» **TRY IT**
The records below are to be returned word for word, with pictures left out.
= = = = =
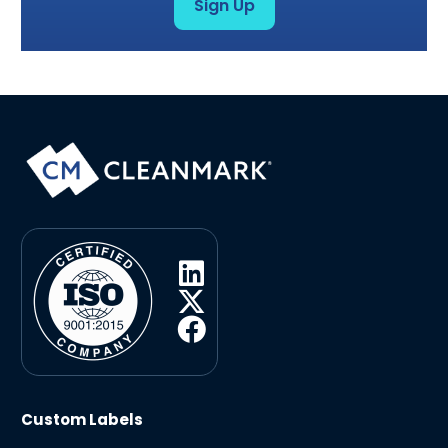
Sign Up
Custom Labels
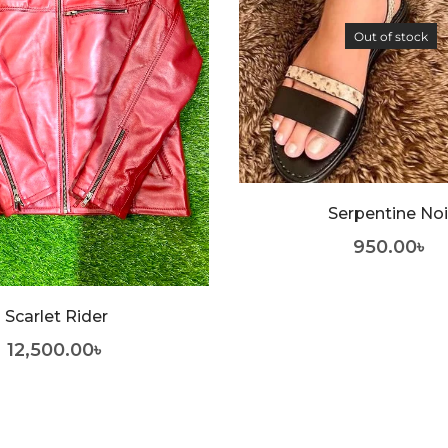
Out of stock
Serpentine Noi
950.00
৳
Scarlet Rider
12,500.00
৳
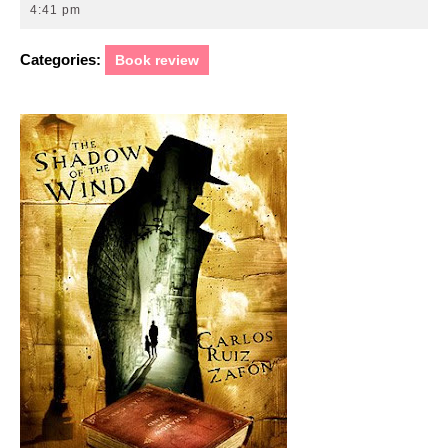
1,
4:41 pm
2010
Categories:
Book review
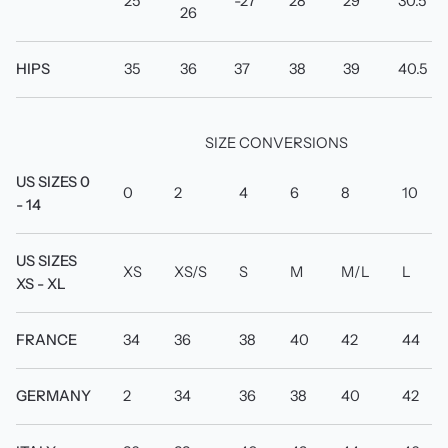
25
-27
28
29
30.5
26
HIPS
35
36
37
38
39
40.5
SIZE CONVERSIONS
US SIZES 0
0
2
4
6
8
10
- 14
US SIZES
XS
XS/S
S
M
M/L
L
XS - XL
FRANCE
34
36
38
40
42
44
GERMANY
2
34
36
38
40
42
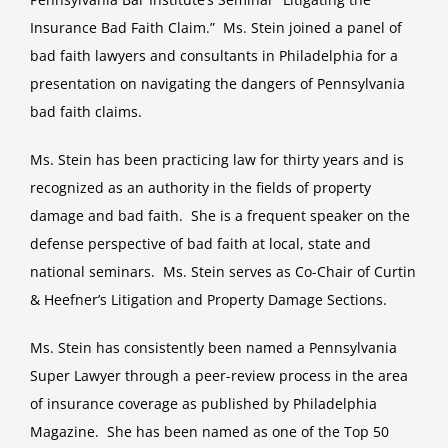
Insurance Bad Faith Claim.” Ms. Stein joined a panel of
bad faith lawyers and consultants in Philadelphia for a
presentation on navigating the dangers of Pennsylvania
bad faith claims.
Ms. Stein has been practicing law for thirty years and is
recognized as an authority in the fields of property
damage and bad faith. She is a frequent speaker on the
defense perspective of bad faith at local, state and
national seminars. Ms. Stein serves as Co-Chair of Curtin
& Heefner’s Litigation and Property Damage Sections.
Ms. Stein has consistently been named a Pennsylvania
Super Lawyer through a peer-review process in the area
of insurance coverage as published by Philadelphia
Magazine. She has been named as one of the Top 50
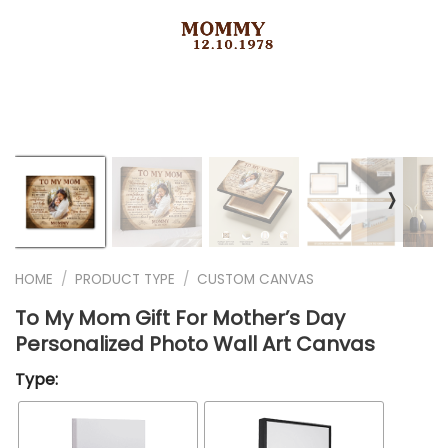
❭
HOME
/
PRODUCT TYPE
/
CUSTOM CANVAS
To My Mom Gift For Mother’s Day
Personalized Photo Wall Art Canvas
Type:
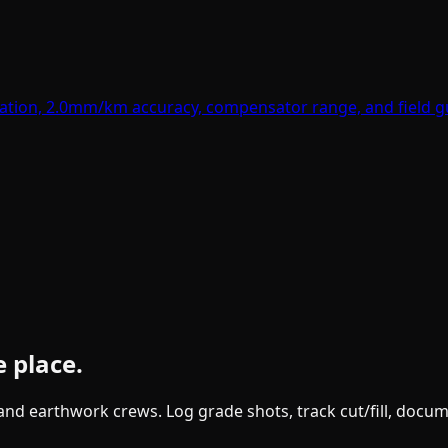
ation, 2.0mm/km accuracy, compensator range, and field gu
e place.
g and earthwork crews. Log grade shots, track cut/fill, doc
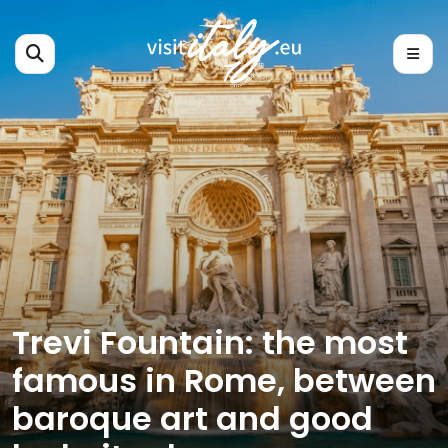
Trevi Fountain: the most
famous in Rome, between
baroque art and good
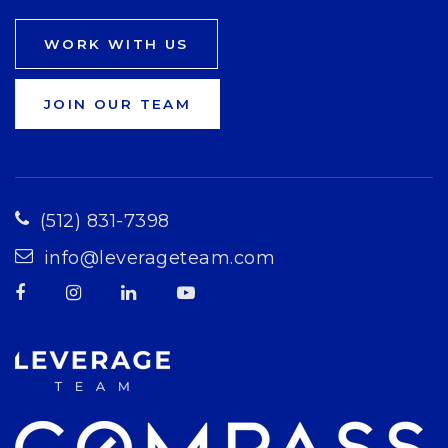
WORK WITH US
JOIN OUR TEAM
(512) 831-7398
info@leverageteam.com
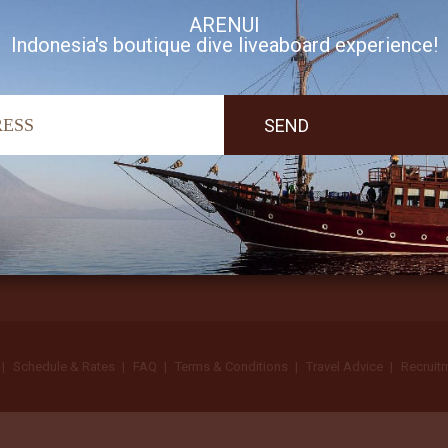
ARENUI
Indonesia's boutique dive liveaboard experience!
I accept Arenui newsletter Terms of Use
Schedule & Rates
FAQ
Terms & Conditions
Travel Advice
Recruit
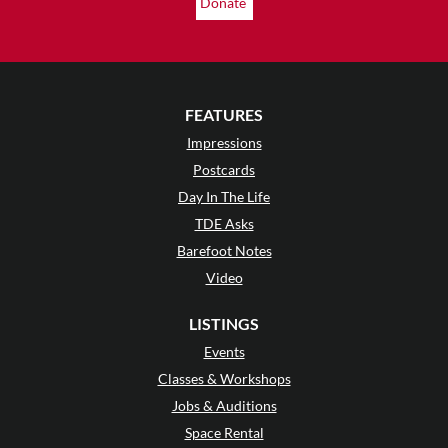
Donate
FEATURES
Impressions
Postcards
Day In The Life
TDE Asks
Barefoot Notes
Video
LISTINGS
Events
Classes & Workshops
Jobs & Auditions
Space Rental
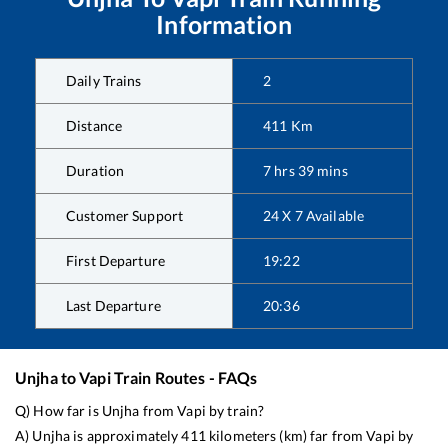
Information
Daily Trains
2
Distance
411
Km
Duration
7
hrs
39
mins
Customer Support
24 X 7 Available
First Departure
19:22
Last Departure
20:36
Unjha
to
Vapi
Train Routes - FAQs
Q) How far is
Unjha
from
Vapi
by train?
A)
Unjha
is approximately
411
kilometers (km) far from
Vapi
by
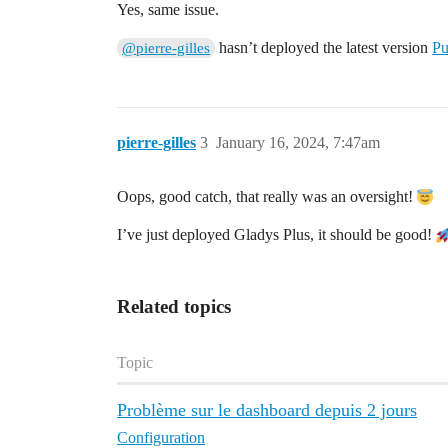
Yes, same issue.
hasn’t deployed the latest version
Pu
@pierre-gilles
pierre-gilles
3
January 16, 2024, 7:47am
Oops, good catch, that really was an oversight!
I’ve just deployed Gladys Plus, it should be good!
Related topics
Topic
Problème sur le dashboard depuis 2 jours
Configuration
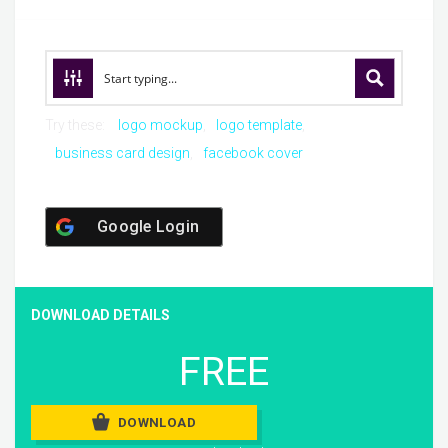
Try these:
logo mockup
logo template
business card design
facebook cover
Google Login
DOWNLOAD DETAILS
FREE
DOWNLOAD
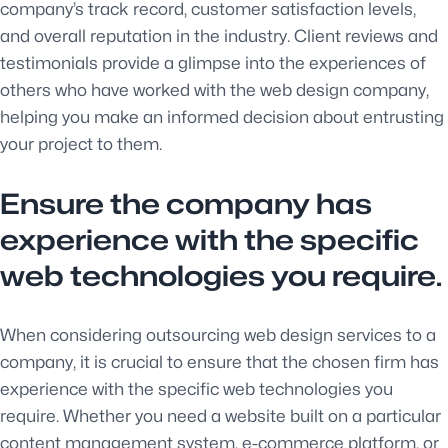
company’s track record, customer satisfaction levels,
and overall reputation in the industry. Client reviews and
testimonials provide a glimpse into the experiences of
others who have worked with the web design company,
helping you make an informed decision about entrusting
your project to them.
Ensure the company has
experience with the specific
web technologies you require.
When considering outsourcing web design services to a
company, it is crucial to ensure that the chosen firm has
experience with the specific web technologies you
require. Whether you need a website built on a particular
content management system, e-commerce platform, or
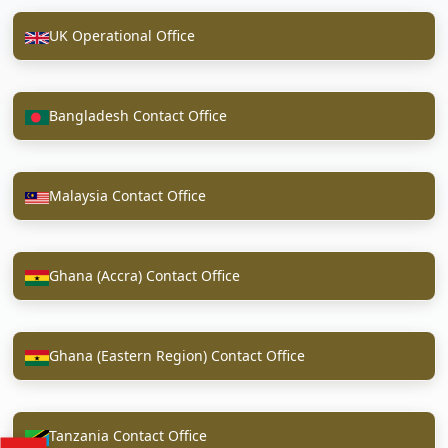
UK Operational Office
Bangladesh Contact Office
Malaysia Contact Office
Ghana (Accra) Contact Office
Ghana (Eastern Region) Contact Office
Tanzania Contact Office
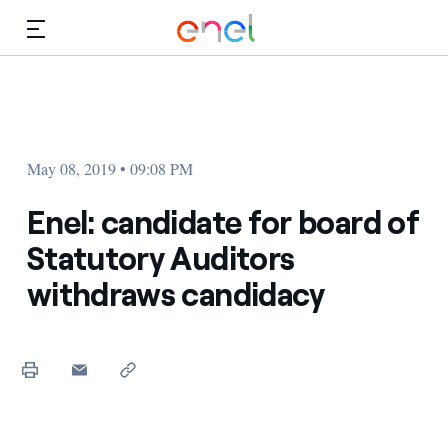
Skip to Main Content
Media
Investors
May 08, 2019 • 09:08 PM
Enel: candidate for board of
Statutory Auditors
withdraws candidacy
= = = = =
» **YOUR SOLUTION**
Sign Up
Custom Labels
Out of stock
Serpentine Noi
950.00
৳
Scarlet Rider
12,500.00
৳
1,
4:41 pm
2010
Categories:
Book review
25
-27
28
29
30.5
26
HIPS
35
36
37
38
39
40.5
SIZE CONVERSIONS
US SIZES 0
0
2
4
6
8
10
- 14
US SIZES
XS
XS/S
S
M
M/L
L
XS - XL
FRANCE
34
36
38
40
42
44
GERMANY
2
34
36
38
40
42
Insurance Bad Faith Claim.” Ms. Stein joined a panel of
bad faith lawyers and consultants in Philadelphia for a
presentation on navigating the dangers of Pennsylvania
bad faith claims.
Ms. Stein has been practicing law for thirty years and is
recognized as an authority in the fields of property
damage and bad faith. She is a frequent speaker on the
defense perspective of bad faith at local, state and
national seminars. Ms. Stein serves as Co-Chair of Curtin
& Heefner’s Litigation and Property Damage Sections.
Ms. Stein has consistently been named a Pennsylvania
Super Lawyer through a peer-review process in the area
of insurance coverage as published by Philadelphia
Magazine. She has been named as one of the Top 50
❭
HOME
/
PRODUCT TYPE
/
CUSTOM CANVAS
To My Mom Gift For Mother’s Day
Personalized Photo Wall Art Canvas
Type:
ation, 2.0mm/km accuracy, compensator range, and field gu
e place.
g and earthwork crews. Log grade shots, track cut/fill, doc
Trevi Fountain: the most
famous in Rome, between
baroque art and good
WORK WITH US
JOIN OUR TEAM
(512) 831-7398
info@leverageteam.com
ARENUI
Indonesia's boutique dive liveaboard experience!
I accept Arenui newsletter Terms of Use
Schedule & Rates
FAQ
Terms & Conditions
Travel Advice
Recruit
Donate
FEATURES
Impressions
Postcards
Day In The Life
TDE Asks
Barefoot Notes
Video
LISTINGS
Events
Classes & Workshops
Jobs & Auditions
Space Rental
Information
Daily Trains
2
Distance
411
Km
Duration
7
hrs
39
mins
Customer Support
24 X 7 Available
First Departure
19:22
Last Departure
20:36
Unjha
to
Vapi
Train Routes - FAQs
Q) How far is
Unjha
from
Vapi
by train?
A)
Unjha
is approximately
411
kilometers (km) far from
Vapi
by
Yes, same issue.
hasn’t deployed the latest version
Pu
@pierre-gilles
pierre-gilles
3
January 16, 2024, 7:47am
Oops, good catch, that really was an oversight!
I’ve just deployed Gladys Plus, it should be good!
Related topics
Topic
Problème sur le dashboard depuis 2 jours
Configuration
Try these:
logo mockup
logo template
business card design
facebook cover
Google Login
DOWNLOAD DETAILS
FREE
DOWNLOAD
company’s track record, customer satisfaction levels,
and overall reputation in the industry. Client reviews and
testimonials provide a glimpse into the experiences of
others who have worked with the web design company,
helping you make an informed decision about entrusting
your project to them.
Ensure the company has
experience with the specific
web technologies you require.
When considering outsourcing web design services to a
company, it is crucial to ensure that the chosen firm has
experience with the specific web technologies you
require. Whether you need a website built on a particular
content management system, e-commerce platform, or
UK Operational Office
Bangladesh Contact Office
Malaysia Contact Office
Ghana (Accra) Contact Office
Ghana (Eastern Region) Contact Office
Tanzania Contact Office
Skip to Main Content
Media
Investors
May 08, 2019 • 09:08 PM
Enel: candidate for board of
Statutory Auditors
withdraws candidacy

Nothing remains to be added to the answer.